(Collected data)
++++++

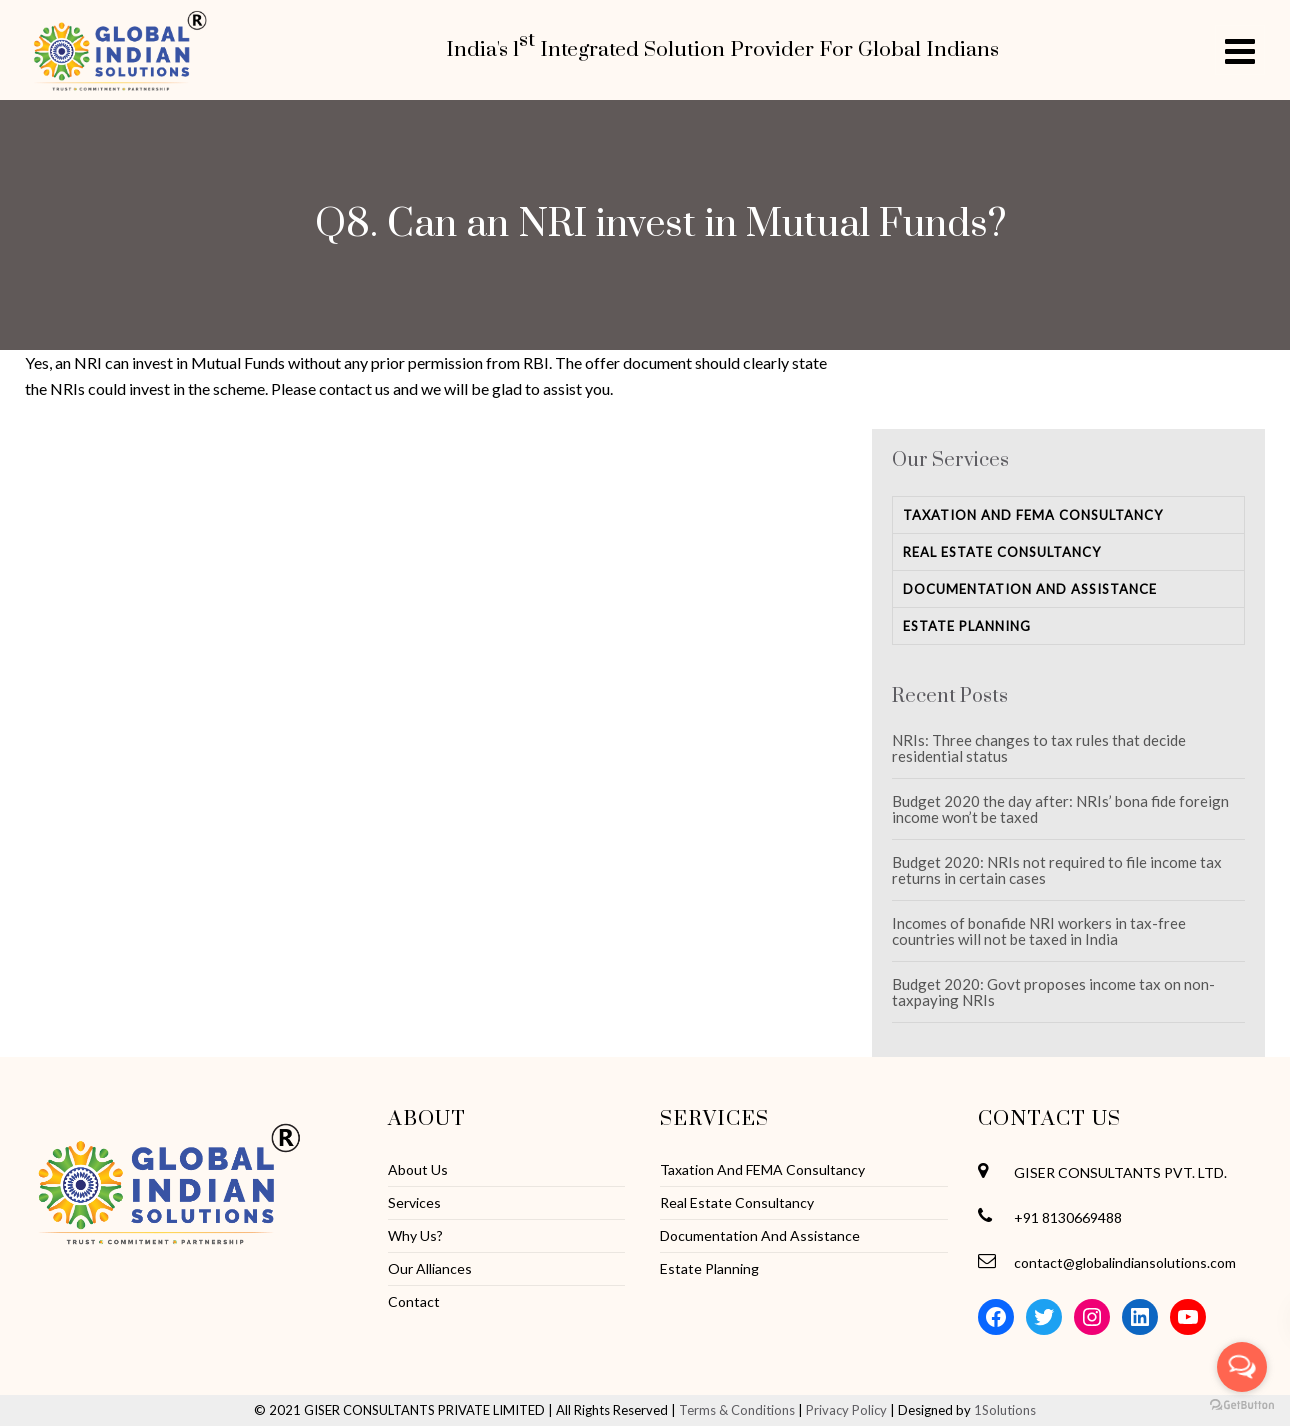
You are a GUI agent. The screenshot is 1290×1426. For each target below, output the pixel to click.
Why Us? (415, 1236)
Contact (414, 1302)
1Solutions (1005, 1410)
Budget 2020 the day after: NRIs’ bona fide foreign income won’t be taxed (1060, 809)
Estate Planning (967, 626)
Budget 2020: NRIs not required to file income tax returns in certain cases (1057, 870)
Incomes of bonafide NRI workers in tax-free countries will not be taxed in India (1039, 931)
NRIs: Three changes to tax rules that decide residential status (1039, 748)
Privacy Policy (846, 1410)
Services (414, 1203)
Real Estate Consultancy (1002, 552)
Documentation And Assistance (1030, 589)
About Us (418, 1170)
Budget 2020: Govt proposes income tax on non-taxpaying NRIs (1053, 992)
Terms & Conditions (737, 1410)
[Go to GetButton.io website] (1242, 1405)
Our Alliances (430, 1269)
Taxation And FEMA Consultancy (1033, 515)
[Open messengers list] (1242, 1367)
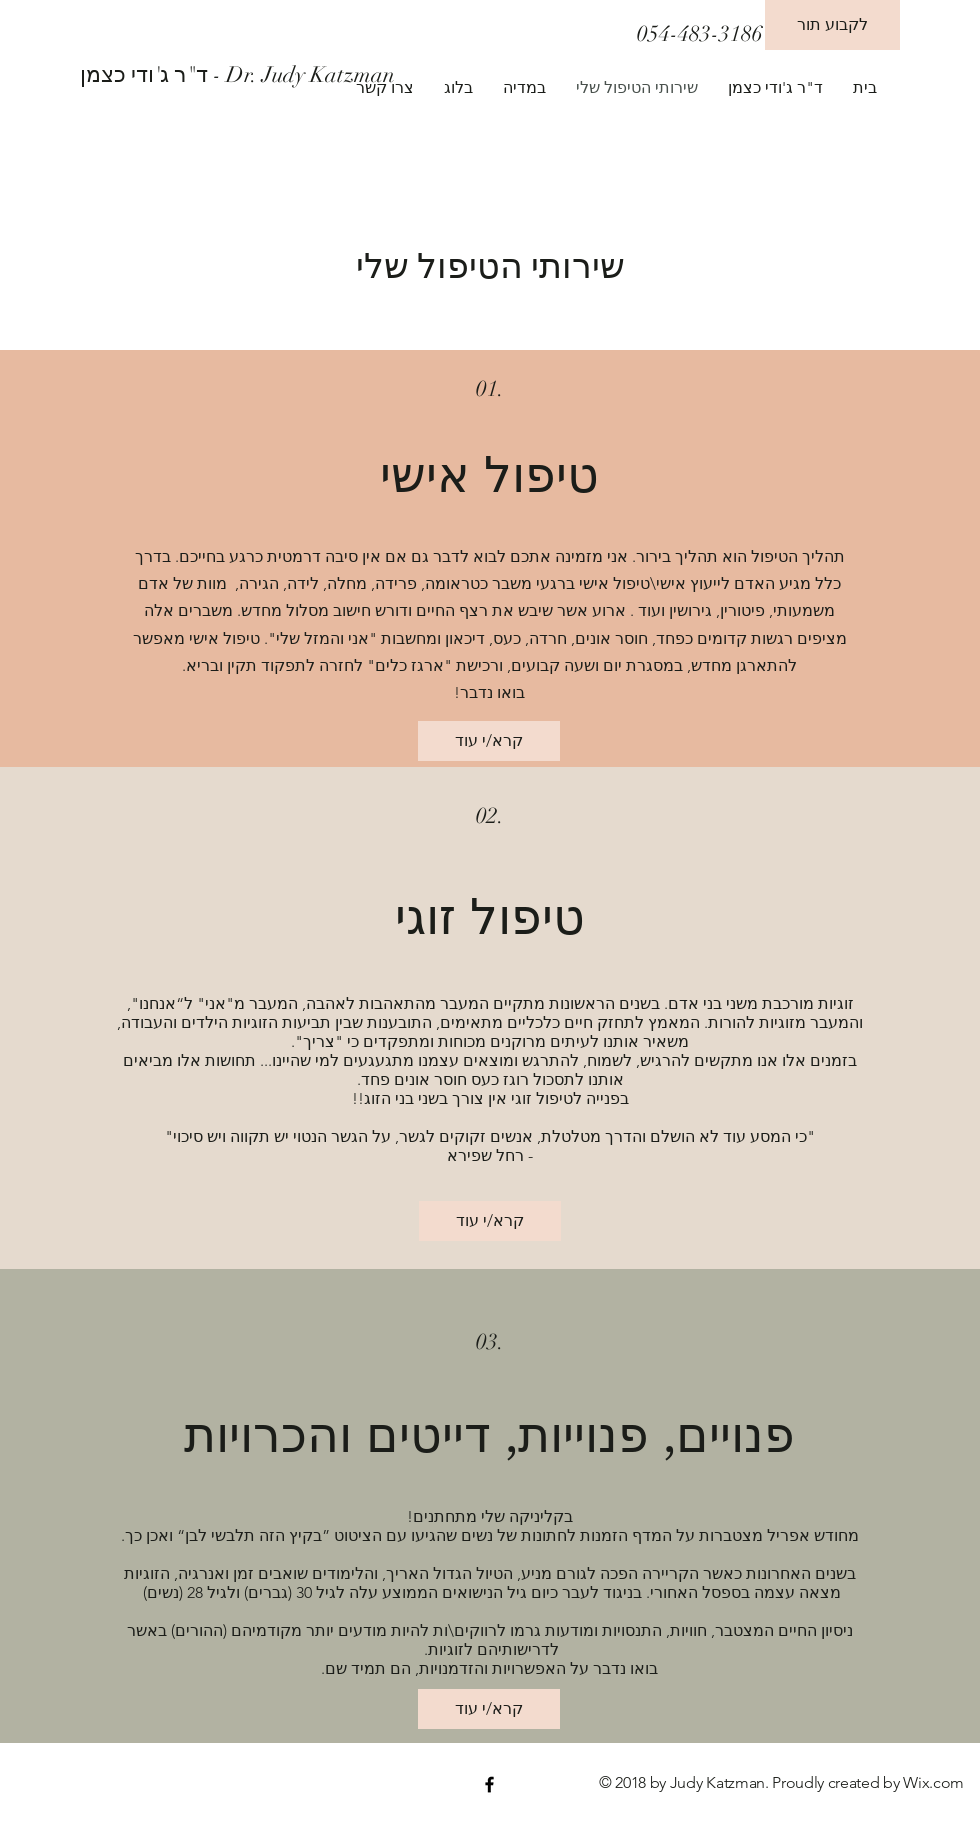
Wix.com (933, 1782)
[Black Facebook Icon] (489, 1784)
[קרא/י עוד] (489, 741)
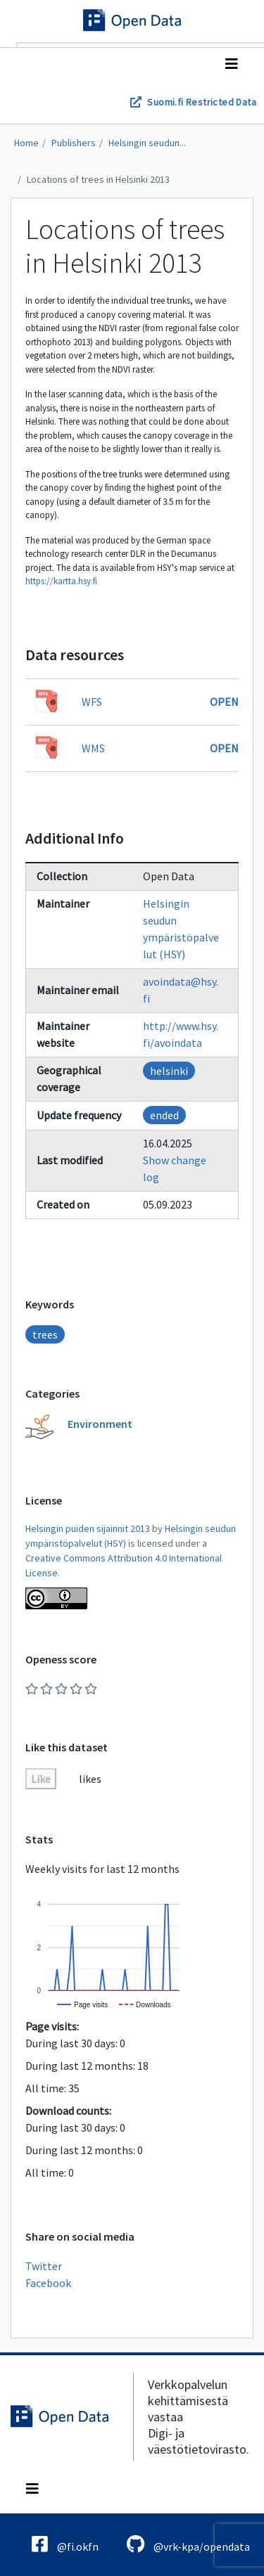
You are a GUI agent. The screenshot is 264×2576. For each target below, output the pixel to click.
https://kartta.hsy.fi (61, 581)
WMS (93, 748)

++++++

* **TASK STATEMENT**
Going through the data above, return each line with the word "pixel".

* **EXERCISE OUTPUT**
You are a GUI agent. The screenshot is 1290×1426. For each target below, output the pixel to click.
You are a GUI agent. The screenshot is 264×2576. For each target below, output the pixel to click.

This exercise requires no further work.